Center provides prescription help

May 21, 2009|By MARLO BARNHART

HAGERSTOWN -- Since the inception of the Maryland Medbank program in 2000, Audrey Miller has watched the numbers of discount prescription drug recipients rise and fall with the economy.

She also has witnessed the breakaway of Washington County from the statewide Medbank program two years ago, forming the Medication Assistance Center for Washington County, of which she is director.

"We wanted an individual identity," Miller said. "Now, we can look a little deeper for grants."

And with a more localized identity, the center can more easily get funds from local fundraisers, such as a recent car show at Next Dimensions in Funkstown that brought in $1,200.

Housed at the Fennel Building at 324 E. Antietam St., Suite 201, the Medication Assistance Center can be reached at 301-393-3443.


Miller was on board from the beginning, working out of the office that dealt with clients in Allegany, Garrett and Washington counties.

"Our site was one of the first," Miller said.

Baltimore City and Baltimore County then came on board and the movement spread through the state.

Medbank supplies prescription medications to low-income Marylanders who lack other prescription drug coverage. Since its inception, Medbank has distributed $90 million in free medication to 32,000 patients statewide.

Medbank is administered by a private entity that partners with pharmaceutical companies to distribute the medications.

Washington County Hospital provides the center with space, utilities and other needs, Miller said.

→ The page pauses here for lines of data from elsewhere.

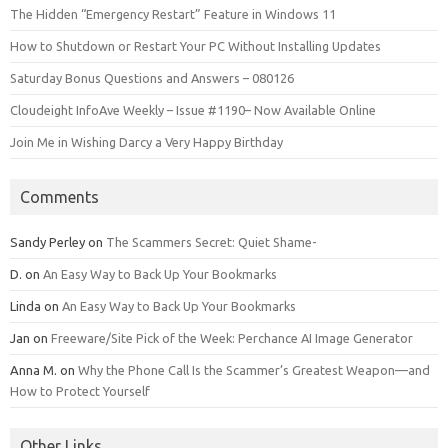
The Hidden “Emergency Restart” Feature in Windows 11
How to Shutdown or Restart Your PC Without Installing Updates
Saturday Bonus Questions and Answers – 080126
Cloudeight InfoAve Weekly – Issue #1190– Now Available Online
Join Me in Wishing Darcy a Very Happy Birthday
Comments
Sandy Perley
on
The Scammers Secret: Quiet Shame-
D.
on
An Easy Way to Back Up Your Bookmarks
Linda
on
An Easy Way to Back Up Your Bookmarks
Jan
on
Freeware/Site Pick of the Week: Perchance AI Image Generator
Anna M.
on
Why the Phone Call Is the Scammer’s Greatest Weapon—and
How to Protect Yourself
Other Links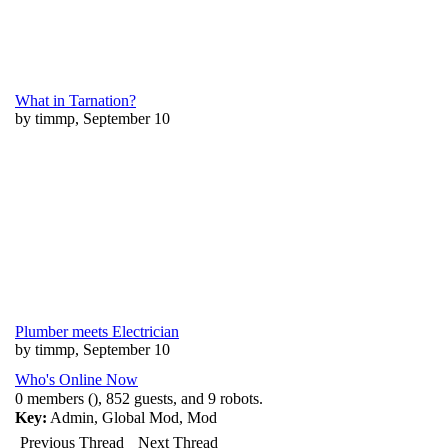
What in Tarnation?
by timmp, September 10
Plumber meets Electrician
by timmp, September 10
Who's Online Now
0 members (), 852 guests, and 9 robots.
Key:
Admin
,
Global Mod
,
Mod
Previous Thread
Next Thread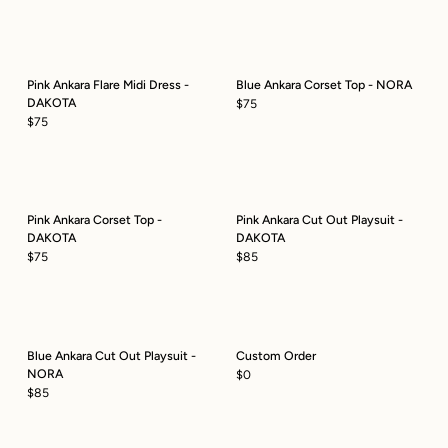
Pink Ankara Flare Midi Dress -
Blue Ankara Corset Top - NORA
DAKOTA
$75
$75
Pink Ankara Corset Top -
Pink Ankara Cut Out Playsuit -
DAKOTA
DAKOTA
$75
$85
Blue Ankara Cut Out Playsuit -
Custom Order
NORA
$0
$85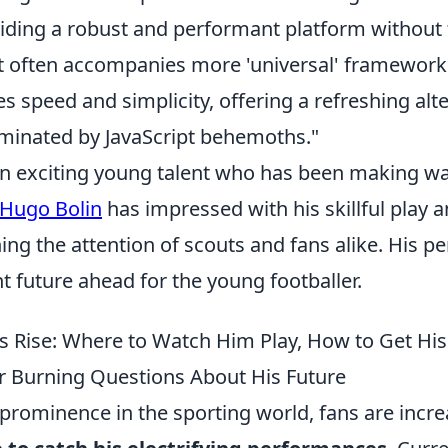
iding a robust and performant platform without
t often accompanies more 'universal' framework
es speed and simplicity, offering a refreshing alte
minated by JavaScript behemoths."
an exciting young talent who has been making wa
Hugo Bolin
has impressed with his skillful play 
hing the attention of scouts and fans alike. His 
t future ahead for the young footballer.
s Rise: Where to Watch Him Play, How to Get His 
 Burning Questions About His Future
prominence in the sporting world, fans are incre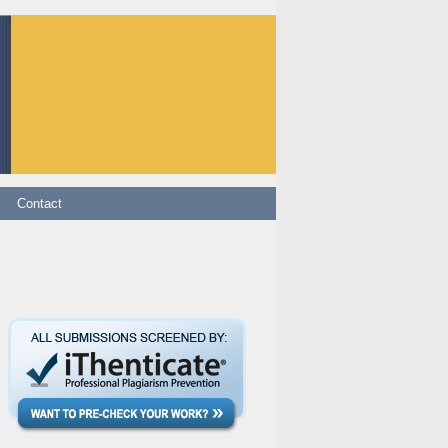
ontact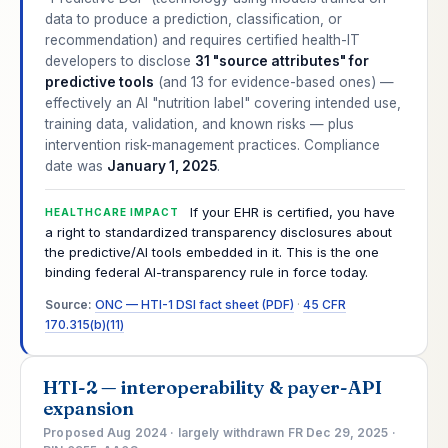
data to produce a prediction, classification, or
recommendation) and requires certified health-IT
developers to disclose
31 "source attributes" for
predictive tools
(and 13 for evidence-based ones) —
effectively an AI "nutrition label" covering intended use,
training data, validation, and known risks — plus
intervention risk-management practices. Compliance
date was
January 1, 2025
.
If your EHR is certified, you have
HEALTHCARE IMPACT
a right to standardized transparency disclosures about
the predictive/AI tools embedded in it. This is the one
binding federal AI-transparency rule in force today.
Source:
ONC — HTI-1 DSI fact sheet (PDF)
·
45 CFR
170.315(b)(11)
HTI-2 — interoperability & payer-API
expansion
Proposed Aug 2024 · largely withdrawn FR Dec 29, 2025 ·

Since the breakaway, the local center is getting only $20,000 so a movement is on to secure more funds to keep the work going.

Nine years ago, the center's work was aimed at any Washington County resident without prescription insurance. At that time, there was no Medicare D prescription assistance for older residents, Miller said.

Now, the center's work focuses more on the working poor and those who have lost or are losing their jobs, Miller said.

"We are trying to keep them out of the emergency room so we work closely with the hospital social workers and then we follow up," she said.

Most of the assistance comes in the form of lower-cost maintenance medications. Miller said the cost is linked to the household income eligibility requirements.

"There are also discount cards for other medications," Miller said. "Quite a few pharmacies participate."

Initial screening is conducted over the telephone with prospective clients. Then, documentation is submitted in person at the office.

"At any one time, we have around 350 clients," Miller said.

That number is growing because of the economy, she said.

A medical assistant by training, Miller is a Pennsylvania native. She is married and has two children.